Companies can be alerted early on to any problems the agency sees when they notify FDA of their structure-function claims, Olsen points out. “It’s your opportunity to flag a claim for FDA and have them say back, ‘No, we don’t agree that it’s an appropriate structure-function claim,” she says. “FDA will be very clear. Again, that’s not an approval, and there could be instances where you don’t get an objection from FDA and potentially down the road there’s a concern from FDA. But it’s just another mechanism…a way in which you can help ensure that you have at least put something in front of the agency to work through these context issues.” In short, she says. “You definitely want to have your dialogue with FDA through that process. It’s very important.”

The Future

If anything, FDA’s recent spate of heart-health warning letters serves as a reminder to industry to mind their regulations when making health claims. It’s a gut check for other types of companies as well, such as those targeting mental support. (FDA also sent warning letters to a group of those companies last year.) Says Olsen: “There could be areas where you’re talking about just helping with occasional stress and relaxation, where that is an appropriate structure-function claim. But then, of course, if you’re going to be talking about managing anxiety and other things that could trigger serious mental health disorders, you would be moving into disease-claim territory.”
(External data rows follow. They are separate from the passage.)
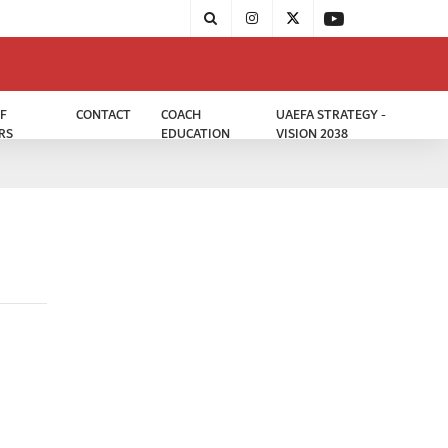
F
CONTACT
COACH
UAEFA STRATEGY -
RS
EDUCATION
VISION 2038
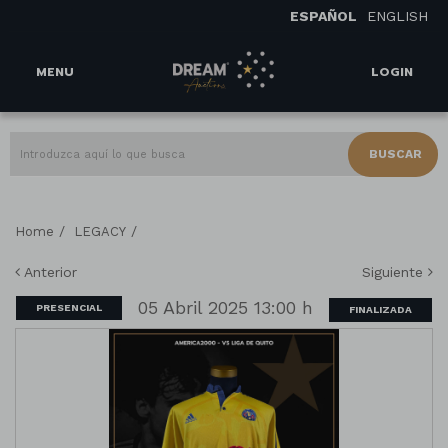
ESPAÑOL
ENGLISH
MENU
LOGIN
BUSCAR
/
/
Home
LEGACY
Anterior
Siguiente
05 Abril 2025 13:00 h
PRESENCIAL
FINALIZADA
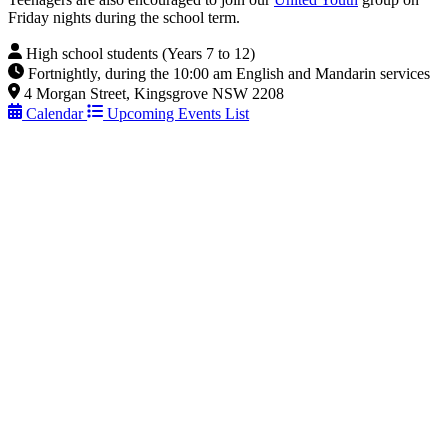
Friday nights during the school term.
High school students (Years 7 to 12)
Fortnightly, during the 10:00 am English and Mandarin services
4 Morgan Street, Kingsgrove NSW 2208
Calendar
Upcoming Events List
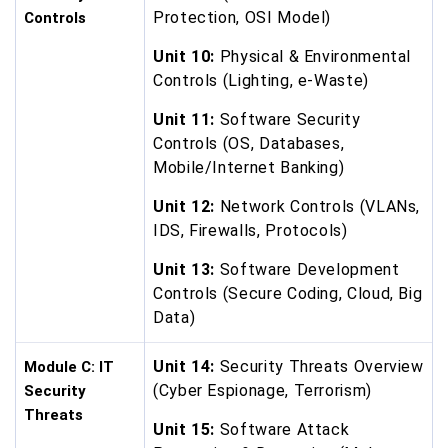
Protection, OSI Model)
Controls
Unit 10:
Physical & Environmental
Controls (Lighting, e-Waste)
Unit 11:
Software Security
Controls (OS, Databases,
Mobile/Internet Banking)
Unit 12:
Network Controls (VLANs,
IDS, Firewalls, Protocols)
Unit 13:
Software Development
Controls (Secure Coding, Cloud, Big
Data)
Unit 14:
Security Threats Overview
Module C: IT
(Cyber Espionage, Terrorism)
Security
Threats
Unit 15:
Software Attack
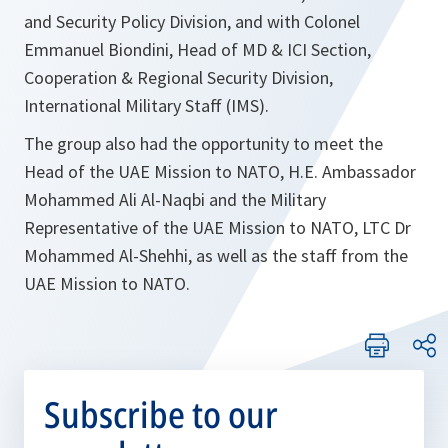
and Security Policy Division, and with Colonel
Emmanuel Biondini, Head of MD & ICI Section,
Cooperation & Regional Security Division,
International Military Staff (IMS).
The group also had the opportunity to meet the
Head of the UAE Mission to NATO, H.E. Ambassador
Mohammed Ali Al-Naqbi and the Military
Representative of the UAE Mission to NATO, LTC Dr
Mohammed Al-Shehhi, as well as the staff from the
UAE Mission to NATO.
Subscribe to our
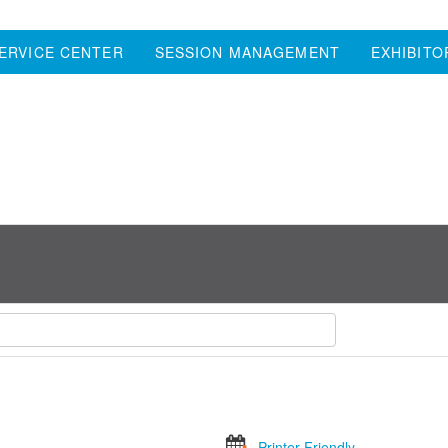
ERVICE CENTER
SESSION MANAGEMENT
EXHIBITO
Printer Friendly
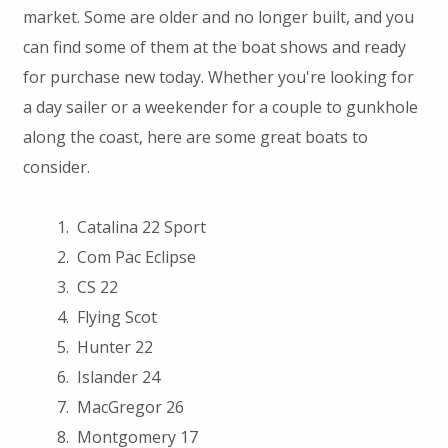
market. Some are older and no longer built, and you
can find some of them at the boat shows and ready
for purchase new today. Whether you're looking for
a day sailer or a weekender for a couple to gunkhole
along the coast, here are some great boats to
consider.
Catalina 22 Sport
Com Pac Eclipse
CS 22
Flying Scot
Hunter 22
Islander 24
MacGregor 26
Montgomery 17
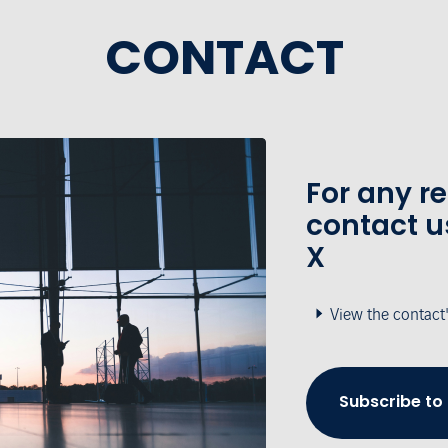
CONTACT
For any r
contact u
X
View the contact
Subscribe to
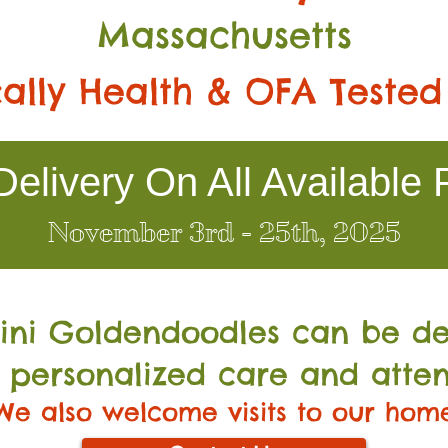
Massachusetts
ally Health & OFA Tested
elivery On All Available 
November 3rd - 25th, 2025
Mini Go
ldendoodles can be de
 personalized care and atten
We also welcome visits to our hom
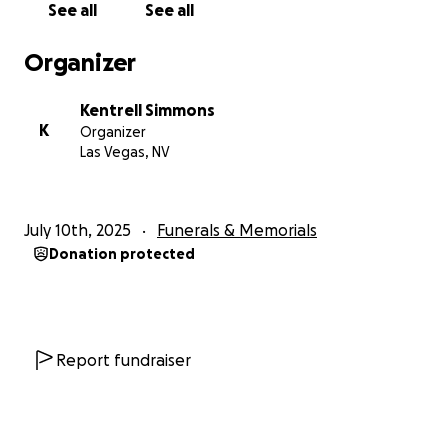
See all
See all
Organizer
Kentrell Simmons
K
Organizer
Las Vegas, NV
July 10th, 2025
Funerals & Memorials
Donation protected
Report fundraiser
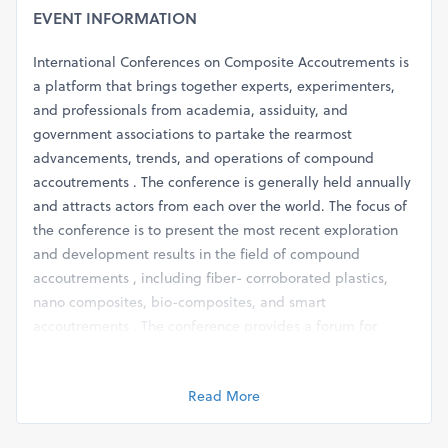
EVENT INFORMATION
International Conferences on Composite Accoutrements is
a platform that brings together experts, experimenters,
and professionals from academia, assiduity, and
government associations to partake the rearmost
advancements, trends, and operations of compound
accoutrements . The conference is generally held annually
and attracts actors from each over the world. The focus of
the conference is to present the most recent exploration
and development results in the field of compound
accoutrements , including fiber- corroborated plastics,
nano composites, bio-composites, and smart
accoutrements . The conference provides a forum for
discussion and exchange of ideas among actors and
provides openings for networking and collaboration. The
Read More
conference generally includes keynote speeches,
specialized sessions, bill donations, and exhibitions. The
specialized sessions cover colourful motifs related to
It’s also a flag that FDA tends to send warning letters in batches these days.

Al-Mondhiry says that “we are seeing a trend of FDA issuing groups of warning letters in conjunction with a press release, where FDA is sending a broad message to industry regarding these types of claims.” Talati similarly says FDA has “focused on sending mass letters on a specific category to make sure the industry is put on notice.” In 2021, for instance, he says FDA sent a group of warning letters addressing diabetes claims.

Olsen agrees: “I will say we see FDA taking positions more and more in this type of context where they will pull together a group of warning letters and issue them all at once, I think so that they can alert industry to concerns with particular claims or actions and be able to put out a statement around what they think is appropriate versus not appropriate and compliant behavior in the industry.”

Looking back at November’s letters, “It’s fair to say that the agency’s positions regarding cholesterol, blood pressure, and disease claims are not new,” says Wolff. “Rather, this may be a reminder to companies that the agency is still watching these kinds of claims.”

So, in 2023, cardiovascular product marketers should proceed—but proceed with caution. As Waldstein says, “What was medium risk yesterday can be high-risk tomorrow.”

Companies need to be able to truthfully talk about the benefits of their products—but to talk about them responsibly, too. “Cardiovascular health is obviously an extremely important issue in the United States, and it is unsurprising that supplements makers want to make these sorts of claims,” says Butler. “There are many permissible claims that can be made, but it is essential for companies to keep in mind where the line is between permissible structure-function claims and impermissible disease claims.”